Одиннадцать ступенек — площадка, одиннадцать ступенек — площадка...
На дворе по-летнему тепло, солнечно.
Павлий подставляет лицо под горячие лучи, и ему снова кажется, что он видит небо. Только сейчас оно какое-то необычное: светлое, ослепительное, а солнце почему-то маленькое, как донышко бутылки, и черное.
На детской площадке — веселый шум. Поскрипывают качели. Где-то неподалеку шуршит развешанное на веревке белье. Воздух пахнет расцветшей акацией, сиренью.
Иван Александрович идет асфальтовой дорожкой, постукивает перед собой палочкой. Малыши на велосипедах съезжают с тротуара и долго смотрят ему вслед, пытаются ехать вслепую. Кто-то падает — смех, шум.

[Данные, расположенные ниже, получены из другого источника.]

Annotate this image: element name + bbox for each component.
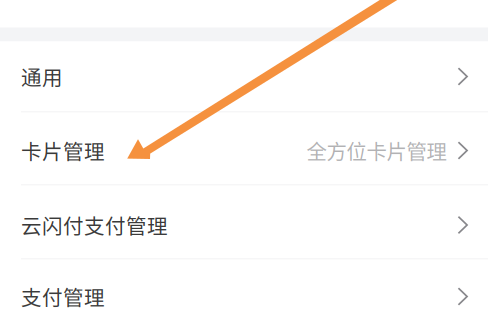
staticText: 通用 — [21, 62, 63, 91]
button[interactable]: 云闪付支付管理 — [0, 186, 488, 258]
staticText: 卡片管理 — [21, 136, 105, 165]
button[interactable]: 通用 — [0, 42, 488, 112]
staticText: 云闪付支付管理 — [21, 210, 168, 240]
button[interactable]: 支付管理 — [0, 260, 488, 321]
button[interactable]: 卡片管理 — [0, 112, 488, 184]
staticText: 全方位卡片管理 — [306, 136, 446, 165]
staticText: 支付管理 — [21, 282, 105, 311]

А Павлий идет, как зрячий.
Подойдя к мостовой, останавливается. Мимо него громыхают грузовые машины, тихо проносятся легковые, с треском проскакивают мотоциклы. Все это ему кажется грозной сплошной лавиной, которую ни остановить, ни переждать.

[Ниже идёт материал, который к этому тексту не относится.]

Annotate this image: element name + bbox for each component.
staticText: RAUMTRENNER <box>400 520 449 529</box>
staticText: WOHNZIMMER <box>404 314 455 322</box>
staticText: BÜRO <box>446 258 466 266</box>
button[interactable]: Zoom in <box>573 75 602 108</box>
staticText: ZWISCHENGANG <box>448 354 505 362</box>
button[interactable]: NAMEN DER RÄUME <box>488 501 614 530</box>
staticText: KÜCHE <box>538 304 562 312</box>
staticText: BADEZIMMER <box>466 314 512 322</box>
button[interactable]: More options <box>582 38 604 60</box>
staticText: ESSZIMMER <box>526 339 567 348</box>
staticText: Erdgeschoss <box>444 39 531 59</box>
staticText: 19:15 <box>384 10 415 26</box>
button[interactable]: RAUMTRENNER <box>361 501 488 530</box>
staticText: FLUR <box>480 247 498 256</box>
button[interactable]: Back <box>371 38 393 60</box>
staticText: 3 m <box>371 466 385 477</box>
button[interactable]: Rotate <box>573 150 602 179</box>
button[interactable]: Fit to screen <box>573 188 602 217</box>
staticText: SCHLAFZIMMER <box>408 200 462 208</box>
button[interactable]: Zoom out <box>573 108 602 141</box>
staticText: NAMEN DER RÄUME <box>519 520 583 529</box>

Но вот до слуха донесся свисток милиционера-регулировщика. Скрипнули тормоза. Лавина остановилась. Стало тихо, как ночью, когда они с Оксаной выходили на первые «уроки». Чья-то рука коснулась локтя, кто-то помог ему перейти мостовую. Едва он ступил на тротуар, как улица снова ожила, загрохотала. А вокруг снуют люди. Одни спешат навстречу ему, другие обгоняют его. Кто они? Какие из себя? Почему им так некогда? О, если б ему, Павлию, вернули зрение, он часами стоял бы на одном месте и смотрел бы на дома, деревья, небо... А люди бегут куда-то и, наверное, ничего и никого не замечают вокруг.
Около овощного магазина ему преградила дорогу шумная толпа.

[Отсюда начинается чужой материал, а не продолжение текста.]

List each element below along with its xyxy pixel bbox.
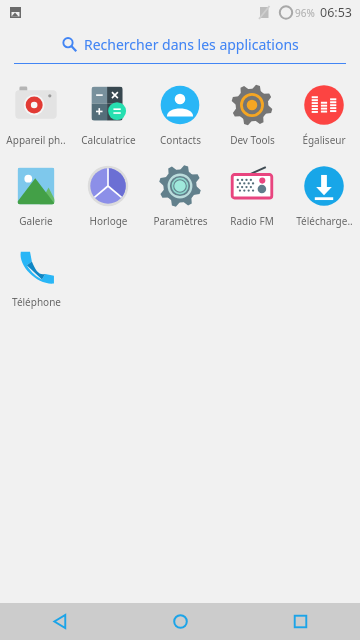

Павлий остановился. Прислушался. Ясно — очередь за ранними черешнями, завезенными из Молдавии. Черешни кончаются, и люди требуют, чтоб в одни руки отпускали не больше килограмма.
«Пожалуй, стоит и мне взять», — подумал он и спросил:
— Кто крайний?
Очередь притихла. Кто-то взял его за руку, куда-то повел. Не успел опомниться, как ему уже подали кулек с черешнями. Он расплатился, поблагодарил, поспешил отойти. Защемило сердце — будто принял милостыню.
Надо еще купить цветов. Собственно, только их и надо было купить. Черешни — это случайность.
Цветочный рынок находился на площади, около театра. Незаконное сборище нескольких десятков пригородных женщин-цветоводов, которые пользовались нерасторопностью цветочных магазинов и киосков.
Иван Александрович часто ходил туда вместе с Оксаной. Жене нравилось, когда у него на столе стояли живые цветы.
Купив пышный букет роз, он направился к стоянке такси.
...В ветровое стекло светило солнце, грело лицо, грудь. В детстве, когда приходилось ехать в машине, он любил высматривать впереди какую-нибудь примету и, закрыв глаза, угадывать, когда поравняется с нею. Этобыла интересная игра. Теперь об этом можно только вспоминать...
— Где мы едем, дружище? — спросил шофера.
— Под нами мост через реку.
Павлий повернул голову вправо, будто засмотрелся в окно.
— Там пляж.
— Да, пляж.
Машина проскочила мост, начался крутой подъем. Павлий знал, где они едут, отчетливо представлял знакомые с детства места. Вот здесь справа и слева стоят старые домики.
— На месте этих лачуг пора бы возвести высокие дома, — повернулся он к шоферу.
— Нет уже лачуг, пятиэтажные стоят. Месяц тому назад заселили. И мне здесь дали...
Ивану Александровичу стало неудобно. Память подвела. Ну, что ж, так и должно быть. Память нужно обновлять даже зрячим.
А шофер жалел, что поторопился со своим уточнением. Может, не следовало бы нарушать старых представлений слепого?
Машина, скрипнув тормозами, остановилась.
— Приехали, — сказал шофер.
— Вы можете меня подождать?
— Конечно. Давайте помогу дойти.
Но Иван Александрович от помощи отказался. Он позавчера уже был в родильном доме и теперь может обойтись без провожатого. Правда, он был здесь среди ночи, но ведь для него нет разницы между днем и ночью.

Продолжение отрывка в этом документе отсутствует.